There is not any way of distinguishing practices between interventional and not. Any fellowship trained pain management physician will have been trained primarily in interventional management, but with plenty of exposure to med management as well. Many of us try not to do much in the way of med management, so I'd say the best way to know is to get to know your local pain docs and see who is comfortable seeing what patients.
 
Thank you for all of your perspectives, they are very helpful.

1) Would you mind if a Family Doc sent you an “evaluation only” consult to advise on taper down plan and/or approve of the meds that a chronic pain pt is currently on?

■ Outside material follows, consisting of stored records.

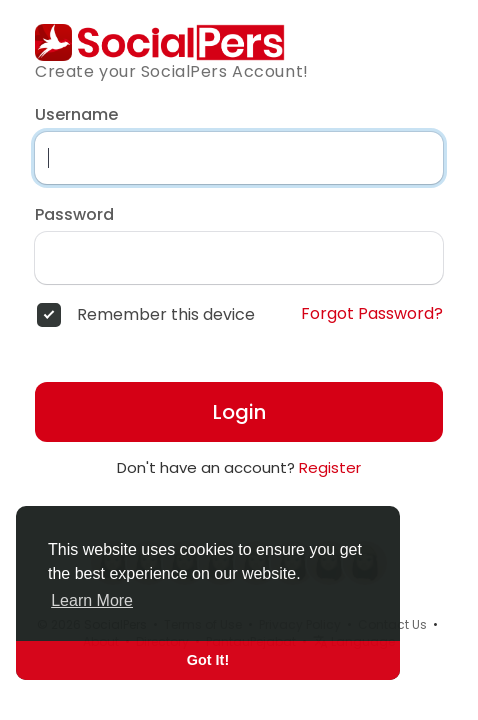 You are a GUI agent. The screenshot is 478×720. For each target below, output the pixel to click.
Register (330, 467)
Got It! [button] (208, 660)
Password (74, 215)
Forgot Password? (372, 314)
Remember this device (166, 315)
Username (76, 115)
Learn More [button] (92, 600)
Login (239, 412)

2) I send patients all the time for Interventional Pain... nerve blocks, Epidurals etc. would insurance know what to do if I put a consult in as “Chronic Pain medicine evaluation and treat?” Do pain docs even distinguish themselves to insurance as Interventional Vs Chronic? Example I’m thinking of is Ortho: ortho hand surgeon isn’t sent SLAP tears or knees .. somehow ortho can distinguish themselves to insurance?

A phone call or a heads up certainly helps. Our group has a referral form that you can use or can be converted into an EHR friendly work-ticket that specifies what kind of service you're seeking: Eval & Treat, steroid injection, DX ultrasound, SCS, spasticity management, regenerative therapy injection, EMG/NCS, chronic pain education program, buprenorphine treatment program, industrial medicine/worker's comp management, etc.

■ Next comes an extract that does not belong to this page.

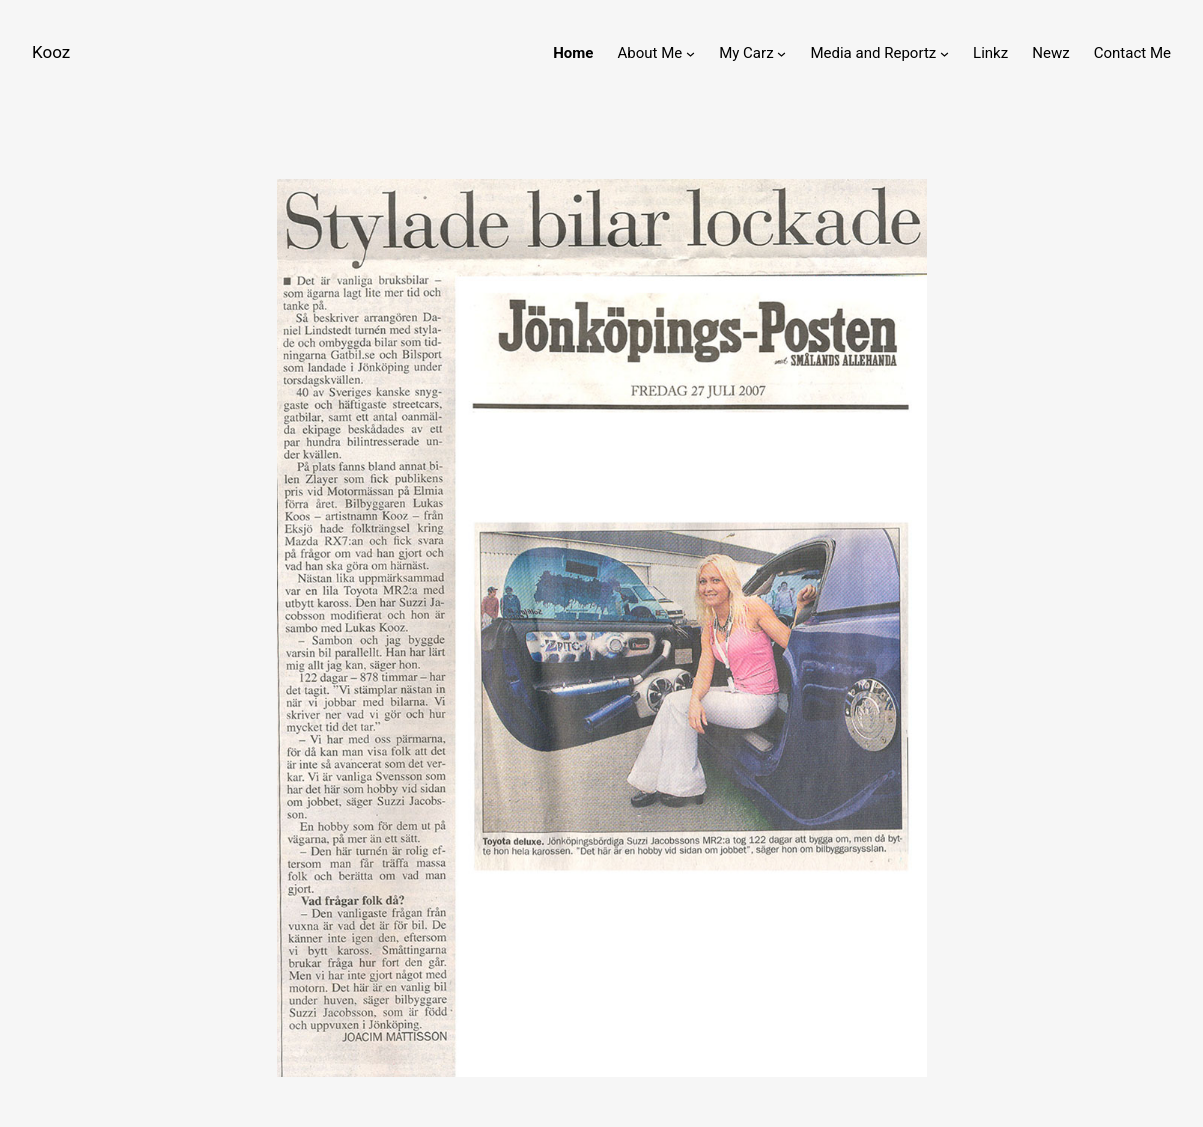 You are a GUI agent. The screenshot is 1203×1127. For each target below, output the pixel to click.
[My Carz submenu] (781, 53)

You could also actually stop by and visit the clinic. This allows you to actually shake hands with the various providers and look at them eye-to-eye, see the procedure rooms, meet the referral coordinator, and get a sense for what kind of patients can be helped.
 
Thank you for all of your perspectives, they are very helpful.

1) Would you mind if a Family Doc sent you an “evaluation only” consult to advise on taper down plan and/or approve of the meds that a chronic pain pt is currently on?

2) I send patients all the time for Interventional Pain... nerve blocks, Epidurals etc. would insurance know what to do if I put a consult in as “Chronic Pain medicine evaluation and treat?” Do pain docs even distinguish themselves to insurance as Interventional Vs Chronic? Example I’m thinking of is Ortho: ortho hand surgeon isn’t sent SLAP tears or knees .. somehow ortho can distinguish themselves to insurance?
1. I have no problem if the consult specifically asks for this. Sometimes it just helps to have a pain doc educate and reinforce the plan. It's not always a one-person job!

2. Insurance won't know the difference.
 
I appreciate knowing exactly what the referring provider is looking for. Sometimes they just want the patient to "see pain management" so they can document that there's nothing else that can help. Other times they just want a certain procedure. Sometimes they want me to take over everything and relieve the PCP of their headache. The more specific the referral, that happier we all are.

What I hate is when the patient arrives, but has no idea why they're a the office. PCP note doesn't say why, and I'm unsure if PCP is trying to get me to take over narcotics or not.